[Information given Boundary: Start]

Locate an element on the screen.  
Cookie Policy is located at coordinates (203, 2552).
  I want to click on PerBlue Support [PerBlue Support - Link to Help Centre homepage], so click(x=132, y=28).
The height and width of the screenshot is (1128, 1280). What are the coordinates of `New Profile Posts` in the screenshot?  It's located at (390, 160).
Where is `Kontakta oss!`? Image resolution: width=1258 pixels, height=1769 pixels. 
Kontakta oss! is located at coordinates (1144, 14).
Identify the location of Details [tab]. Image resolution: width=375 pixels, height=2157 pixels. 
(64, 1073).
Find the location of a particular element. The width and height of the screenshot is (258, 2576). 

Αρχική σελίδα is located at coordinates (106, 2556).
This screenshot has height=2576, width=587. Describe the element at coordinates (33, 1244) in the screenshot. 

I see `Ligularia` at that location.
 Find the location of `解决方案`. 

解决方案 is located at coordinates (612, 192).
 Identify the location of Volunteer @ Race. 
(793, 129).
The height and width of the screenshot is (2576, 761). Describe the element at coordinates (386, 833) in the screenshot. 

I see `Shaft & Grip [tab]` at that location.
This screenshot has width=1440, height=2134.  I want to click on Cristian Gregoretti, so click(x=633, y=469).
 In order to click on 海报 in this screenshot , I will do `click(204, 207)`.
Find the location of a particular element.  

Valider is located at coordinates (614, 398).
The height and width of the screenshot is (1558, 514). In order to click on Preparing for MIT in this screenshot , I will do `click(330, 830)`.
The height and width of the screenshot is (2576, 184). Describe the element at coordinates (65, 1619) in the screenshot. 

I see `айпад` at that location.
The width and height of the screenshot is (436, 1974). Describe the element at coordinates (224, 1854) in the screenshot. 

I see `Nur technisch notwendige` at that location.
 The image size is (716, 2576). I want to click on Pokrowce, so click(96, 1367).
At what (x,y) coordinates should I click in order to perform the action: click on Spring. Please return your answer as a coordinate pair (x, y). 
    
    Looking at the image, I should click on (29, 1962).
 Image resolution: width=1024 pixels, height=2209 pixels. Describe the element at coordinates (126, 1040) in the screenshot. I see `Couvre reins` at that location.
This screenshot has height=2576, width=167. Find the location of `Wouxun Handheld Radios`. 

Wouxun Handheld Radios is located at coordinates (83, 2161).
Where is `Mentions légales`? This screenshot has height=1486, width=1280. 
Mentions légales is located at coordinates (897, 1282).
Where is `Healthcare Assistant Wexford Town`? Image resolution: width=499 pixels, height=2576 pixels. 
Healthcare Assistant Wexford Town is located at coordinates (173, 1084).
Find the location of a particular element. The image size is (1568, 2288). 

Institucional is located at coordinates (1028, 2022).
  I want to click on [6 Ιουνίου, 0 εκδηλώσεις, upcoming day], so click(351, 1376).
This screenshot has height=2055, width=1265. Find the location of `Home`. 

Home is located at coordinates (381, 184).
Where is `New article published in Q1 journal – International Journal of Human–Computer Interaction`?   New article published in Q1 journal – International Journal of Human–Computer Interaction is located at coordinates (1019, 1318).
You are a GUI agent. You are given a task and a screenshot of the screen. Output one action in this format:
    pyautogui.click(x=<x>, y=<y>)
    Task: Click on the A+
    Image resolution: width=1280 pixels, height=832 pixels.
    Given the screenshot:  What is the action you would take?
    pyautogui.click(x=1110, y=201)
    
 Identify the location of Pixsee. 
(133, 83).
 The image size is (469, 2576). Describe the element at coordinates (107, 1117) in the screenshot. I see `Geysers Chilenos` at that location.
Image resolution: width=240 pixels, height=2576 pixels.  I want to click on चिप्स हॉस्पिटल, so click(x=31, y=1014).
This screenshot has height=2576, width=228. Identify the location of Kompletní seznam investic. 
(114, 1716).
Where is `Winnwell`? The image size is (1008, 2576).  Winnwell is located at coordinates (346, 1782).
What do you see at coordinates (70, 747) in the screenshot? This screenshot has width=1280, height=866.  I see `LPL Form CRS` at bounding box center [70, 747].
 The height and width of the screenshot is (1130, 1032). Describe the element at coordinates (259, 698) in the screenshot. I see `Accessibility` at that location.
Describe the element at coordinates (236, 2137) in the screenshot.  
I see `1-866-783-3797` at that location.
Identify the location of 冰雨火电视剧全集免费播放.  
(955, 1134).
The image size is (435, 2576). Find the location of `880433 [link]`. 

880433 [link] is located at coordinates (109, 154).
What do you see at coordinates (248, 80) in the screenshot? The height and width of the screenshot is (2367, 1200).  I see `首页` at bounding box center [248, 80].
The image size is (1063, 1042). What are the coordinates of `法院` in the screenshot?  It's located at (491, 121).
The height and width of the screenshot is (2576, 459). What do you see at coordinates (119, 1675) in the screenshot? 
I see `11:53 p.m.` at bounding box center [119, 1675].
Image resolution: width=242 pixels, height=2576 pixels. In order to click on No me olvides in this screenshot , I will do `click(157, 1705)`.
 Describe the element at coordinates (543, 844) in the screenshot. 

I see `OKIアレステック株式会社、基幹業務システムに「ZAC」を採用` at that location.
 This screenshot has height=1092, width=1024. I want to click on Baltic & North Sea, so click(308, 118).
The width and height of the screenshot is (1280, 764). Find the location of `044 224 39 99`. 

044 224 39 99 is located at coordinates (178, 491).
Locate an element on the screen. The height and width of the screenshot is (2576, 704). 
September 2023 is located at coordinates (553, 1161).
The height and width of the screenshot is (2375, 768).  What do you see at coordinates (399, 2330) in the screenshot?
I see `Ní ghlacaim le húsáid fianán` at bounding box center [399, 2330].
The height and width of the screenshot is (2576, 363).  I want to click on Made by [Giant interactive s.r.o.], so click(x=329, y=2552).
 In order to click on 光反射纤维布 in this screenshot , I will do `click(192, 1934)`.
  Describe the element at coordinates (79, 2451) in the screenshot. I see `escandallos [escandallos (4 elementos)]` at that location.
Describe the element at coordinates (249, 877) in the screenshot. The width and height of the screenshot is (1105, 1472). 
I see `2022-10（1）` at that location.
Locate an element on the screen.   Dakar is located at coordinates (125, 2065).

[Information given Boundary: End]

■ Exercise
Reproduce the entries above in full, exactly as they read.

■ Response to the exercise
Locate an element on the screen.  
Cookie Policy is located at coordinates (203, 2552).
  I want to click on PerBlue Support [PerBlue Support - Link to Help Centre homepage], so click(x=132, y=28).
The height and width of the screenshot is (1128, 1280). What are the coordinates of `New Profile Posts` in the screenshot?  It's located at (390, 160).
Where is `Kontakta oss!`? Image resolution: width=1258 pixels, height=1769 pixels. 
Kontakta oss! is located at coordinates (1144, 14).
Identify the location of Details [tab]. Image resolution: width=375 pixels, height=2157 pixels. 
(64, 1073).
Find the location of a particular element. The width and height of the screenshot is (258, 2576). 

Αρχική σελίδα is located at coordinates (106, 2556).
This screenshot has height=2576, width=587. Describe the element at coordinates (33, 1244) in the screenshot. 

I see `Ligularia` at that location.
 Find the location of `解决方案`. 

解决方案 is located at coordinates (612, 192).
 Identify the location of Volunteer @ Race. 
(793, 129).
The height and width of the screenshot is (2576, 761). Describe the element at coordinates (386, 833) in the screenshot. 

I see `Shaft & Grip [tab]` at that location.
This screenshot has width=1440, height=2134.  I want to click on Cristian Gregoretti, so click(x=633, y=469).
 In order to click on 海报 in this screenshot , I will do `click(204, 207)`.
Find the location of a particular element.  

Valider is located at coordinates (614, 398).
The height and width of the screenshot is (1558, 514). In order to click on Preparing for MIT in this screenshot , I will do `click(330, 830)`.
The height and width of the screenshot is (2576, 184). Describe the element at coordinates (65, 1619) in the screenshot. 

I see `айпад` at that location.
The width and height of the screenshot is (436, 1974). Describe the element at coordinates (224, 1854) in the screenshot. 

I see `Nur technisch notwendige` at that location.
 The image size is (716, 2576). I want to click on Pokrowce, so click(96, 1367).
At what (x,y) coordinates should I click in order to perform the action: click on Spring. Please return your answer as a coordinate pair (x, y). 
    
    Looking at the image, I should click on (29, 1962).
 Image resolution: width=1024 pixels, height=2209 pixels. Describe the element at coordinates (126, 1040) in the screenshot. I see `Couvre reins` at that location.
This screenshot has height=2576, width=167. Find the location of `Wouxun Handheld Radios`. 

Wouxun Handheld Radios is located at coordinates (83, 2161).
Where is `Mentions légales`? This screenshot has height=1486, width=1280. 
Mentions légales is located at coordinates (897, 1282).
Where is `Healthcare Assistant Wexford Town`? Image resolution: width=499 pixels, height=2576 pixels. 
Healthcare Assistant Wexford Town is located at coordinates (173, 1084).
Find the location of a particular element. The image size is (1568, 2288). 

Institucional is located at coordinates (1028, 2022).
  I want to click on [6 Ιουνίου, 0 εκδηλώσεις, upcoming day], so click(351, 1376).
This screenshot has height=2055, width=1265. Find the location of `Home`. 

Home is located at coordinates (381, 184).
Where is `New article published in Q1 journal – International Journal of Human–Computer Interaction`?   New article published in Q1 journal – International Journal of Human–Computer Interaction is located at coordinates (1019, 1318).
You are a GUI agent. You are given a task and a screenshot of the screen. Output one action in this format:
    pyautogui.click(x=<x>, y=<y>)
    Task: Click on the A+
    Image resolution: width=1280 pixels, height=832 pixels.
    Given the screenshot:  What is the action you would take?
    pyautogui.click(x=1110, y=201)
    
 Identify the location of Pixsee. 
(133, 83).
 The image size is (469, 2576). Describe the element at coordinates (107, 1117) in the screenshot. I see `Geysers Chilenos` at that location.
Image resolution: width=240 pixels, height=2576 pixels.  I want to click on चिप्स हॉस्पिटल, so click(x=31, y=1014).
This screenshot has height=2576, width=228. Identify the location of Kompletní seznam investic. 
(114, 1716).
Where is `Winnwell`? The image size is (1008, 2576).  Winnwell is located at coordinates (346, 1782).
What do you see at coordinates (70, 747) in the screenshot? This screenshot has width=1280, height=866.  I see `LPL Form CRS` at bounding box center [70, 747].
 The height and width of the screenshot is (1130, 1032). Describe the element at coordinates (259, 698) in the screenshot. I see `Accessibility` at that location.
Describe the element at coordinates (236, 2137) in the screenshot.  
I see `1-866-783-3797` at that location.
Identify the location of 冰雨火电视剧全集免费播放.  
(955, 1134).
The image size is (435, 2576). Find the location of `880433 [link]`. 

880433 [link] is located at coordinates (109, 154).
What do you see at coordinates (248, 80) in the screenshot? The height and width of the screenshot is (2367, 1200).  I see `首页` at bounding box center [248, 80].
The image size is (1063, 1042). What are the coordinates of `法院` in the screenshot?  It's located at (491, 121).
The height and width of the screenshot is (2576, 459). What do you see at coordinates (119, 1675) in the screenshot? 
I see `11:53 p.m.` at bounding box center [119, 1675].
Image resolution: width=242 pixels, height=2576 pixels. In order to click on No me olvides in this screenshot , I will do `click(157, 1705)`.
 Describe the element at coordinates (543, 844) in the screenshot. 

I see `OKIアレステック株式会社、基幹業務システムに「ZAC」を採用` at that location.
 This screenshot has height=1092, width=1024. I want to click on Baltic & North Sea, so click(308, 118).
The width and height of the screenshot is (1280, 764). Find the location of `044 224 39 99`. 

044 224 39 99 is located at coordinates (178, 491).
Locate an element on the screen. The height and width of the screenshot is (2576, 704). 
September 2023 is located at coordinates (553, 1161).
The height and width of the screenshot is (2375, 768).  What do you see at coordinates (399, 2330) in the screenshot?
I see `Ní ghlacaim le húsáid fianán` at bounding box center [399, 2330].
The height and width of the screenshot is (2576, 363).  I want to click on Made by [Giant interactive s.r.o.], so click(x=329, y=2552).
 In order to click on 光反射纤维布 in this screenshot , I will do `click(192, 1934)`.
  Describe the element at coordinates (79, 2451) in the screenshot. I see `escandallos [escandallos (4 elementos)]` at that location.
Describe the element at coordinates (249, 877) in the screenshot. The width and height of the screenshot is (1105, 1472). 
I see `2022-10（1）` at that location.
Locate an element on the screen.   Dakar is located at coordinates (125, 2065).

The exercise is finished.